In [None]:
import os, gc, logging, warnings
os.environ['TF_CPP_MIN_LOG_LEVEL'] = '3'

import numpy as np
import pandas as pd
import matplotlib.pyplot as plt
import seaborn as sns
sns.set_style('darkgrid')
from scipy.spatial import ConvexHull
from scipy.spatial import Voronoi, voronoi_plot_2d

from tqdm.notebook import tqdm
from sklearn.model_selection import train_test_split
from sklearn.preprocessing import LabelEncoder, MinMaxScaler
from sklearn.decomposition import PCA, TruncatedSVD
from sklearn.discriminant_analysis import LinearDiscriminantAnalysis
from sklearn.cluster import KMeans, OPTICS

import cudf

import tensorflow as tf
warnings.filterwarnings("ignore")


# Load Data

In [None]:
train = pd.read_csv('../input/tabular-playground-series-feb-2022/train.csv').set_index("row_id")
test = pd.read_csv('../input/tabular-playground-series-feb-2022/test.csv').set_index("row_id")

In [None]:
train.head()

In [None]:
# use label encoder and convert all values in float

feature_cols=test.columns.tolist()

le= LabelEncoder()
train['targtt']=le.fit_transform(train['target'])

for col in feature_cols:
    train[col]=train[col].astype("float32")
    test[col]=test[col].astype("float32")

In [None]:
train['target'].unique()

In [None]:
## handel duplicates

train=train.drop_duplicates(keep='first',ignore_index=True)
print(train.shape)



In [None]:
train.head()

# AutoEncoder for Dimensionality Reduction
AutoEncoder is an unsupervised Artificial Neural Network that attempts to encode the data by compressing it into the lower dimensions (bottleneck layer or code) and then decoding the data to reconstruct the original input. The bottleneck layer (or code) holds the compressed representation of the input data

![https://miro.medium.com/max/882/0*j9IZ2cJa2hS3TlOd.png](http://)

In [None]:
n_components = 2

tf.random.set_seed(42)
KI = tf.keras.initializers.glorot_uniform(seed=42)

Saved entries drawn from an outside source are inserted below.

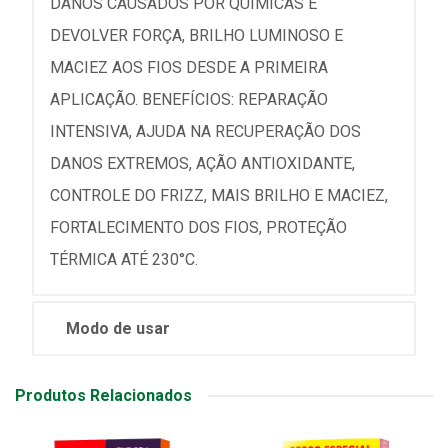
DANOS CAUSADOS POR QUÍMICAS E
DEVOLVER FORÇA, BRILHO LUMINOSO E
MACIEZ AOS FIOS DESDE A PRIMEIRA
APLICAÇÃO. BENEFÍCIOS: REPARAÇÃO
INTENSIVA, AJUDA NA RECUPERAÇÃO DOS
DANOS EXTREMOS, AÇÃO ANTIOXIDANTE,
CONTROLE DO FRIZZ, MAIS BRILHO E MACIEZ,
FORTALECIMENTO DOS FIOS, PROTEÇÃO
TÉRMICA ATÉ 230°C.
Modo de usar
Produtos Relacionados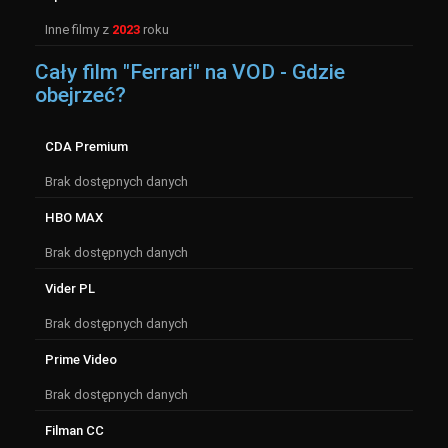
Inne filmy z
2023
roku
Cały film "Ferrari" na VOD - Gdzie
obejrzeć?
CDA Premium
Brak dostępnych danych
HBO MAX
Brak dostępnych danych
Vider PL
Brak dostępnych danych
Prime Video
Brak dostępnych danych
Filman CC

encoder_input = tf.keras.layers.Input(shape=(train[feature_cols].shape[1],), name="Input")
encoder_x = tf.keras.layers.Dense(256, activation="relu", kernel_initializer=KI, name="Encoder")(encoder_input)
encoder_output = tf.keras.layers.Dense(n_components, activation="swish", kernel_initializer=KI, name="Bottleneck")(encoder_x)

decoder_x = tf.keras.layers.Dense(256, activation="relu", kernel_initializer=KI, name="Decoder")(encoder_output)
decoder_output = tf.keras.layers.Dense(train[feature_cols].shape[1], kernel_initializer=KI, name="Output")(decoder_x)

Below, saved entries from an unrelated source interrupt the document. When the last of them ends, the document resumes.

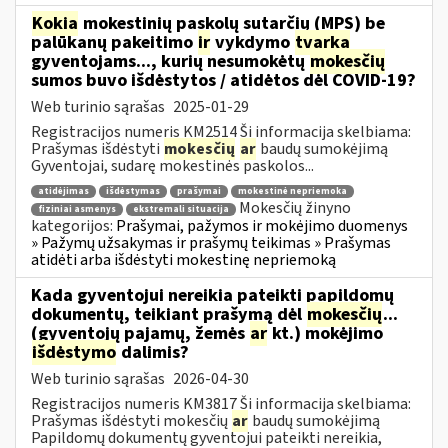
Kokia
mokestinių paskolų sutarčių (MPS) be
palūkanų pakeitimo
ir
vykdymo
tvarka
gyventojams..., kurių nesumokėtų
mokesčių
sumos buvo išdėstytos / atidėtos dėl COVID-19?
Web turinio sąrašas
2025-01-29
Registracijos numeris KM2514 Ši informacija skelbiama:
Prašymas išdėstyti
mokesčių
ar
baudų sumokėjimą
Gyventojai, sudarę mokestinės paskolos...
atidėjimas
išdėstymas
prašymai
mokestinė nepriemoka
Mokesčių žinyno
fiziniai asmenys
ekstremali situacija
kategorijos:
Prašymai, pažymos ir mokėjimo duomenys
» Pažymų užsakymas ir prašymų teikimas » Prašymas
atidėti arba išdėstyti mokestinę nepriemoką
Kada gyventojui nereikia pateikti papildomų
dokumentų, teikiant prašymą dėl
mokesčių
...
(gyventojų pajamų, žemės
ar
kt.) mokėjimo
išdėstymo
dalimis?
Web turinio sąrašas
2026-04-30
Registracijos numeris KM3817 Ši informacija skelbiama:
Prašymas išdėstyti mokesčių
ar
baudų sumokėjimą
Papildomų dokumentų gyventojui pateikti nereikia,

encoder = tf.keras.Model(encoder_input, encoder_output)
autoencoder = tf.keras.Model(encoder_input, decoder_output)

autoencoder.compile(optimizer="adam", loss="mse")

history = autoencoder.fit(train[feature_cols], train[feature_cols], epochs=5)

In [None]:
tf.keras.utils.plot_model(autoencoder,show_shapes=True,rankdir="TB")

In [None]:
enc_x=encoder.predict(train[feature_cols])
enc_t=encoder.predict(test[feature_cols])

enc_cols=[]
for i in range(n_components):
    col=f"ENC{i+1}"
    train[col] = enc_x[:,i]
    train[col] = enc_x[:,i]
    test[col] = enc_t[:,i]
    test[col] = enc_t[:,i]
    enc_cols.append(col)

    
del autoencoder, encoder, history, enc_x, enc_t
gc.collect()


In [None]:
train[enc_cols].head()

In [None]:
train.head()

In [None]:
df_x = train[["ENC1", "ENC2", "targtt"]].copy()
df_x["targtt"] = le.inverse_transform(df_x["targtt"])
df_t = test[["ENC1", "ENC2"]].copy()

plt.figure(figsize=(25,10))
sns.scatterplot(data=df_x, x="ENC1", y="ENC2", hue="targtt", alpha=0.8, palette="bright")
plt.title("AutoEncoder")
plt.show()

In [None]:
df_x.head()

In [None]:
sns.relplot(data=df_x,x="ENC1",y="ENC2",col="targtt"
          ,hue="targtt",col_wrap=5)
plt.show()


# Clustering

In [None]:
gc.collect()
n_clusters=10
kmeans=KMeans(n_clusters=n_clusters,random_state=0,max_iter=1000,n_init=100)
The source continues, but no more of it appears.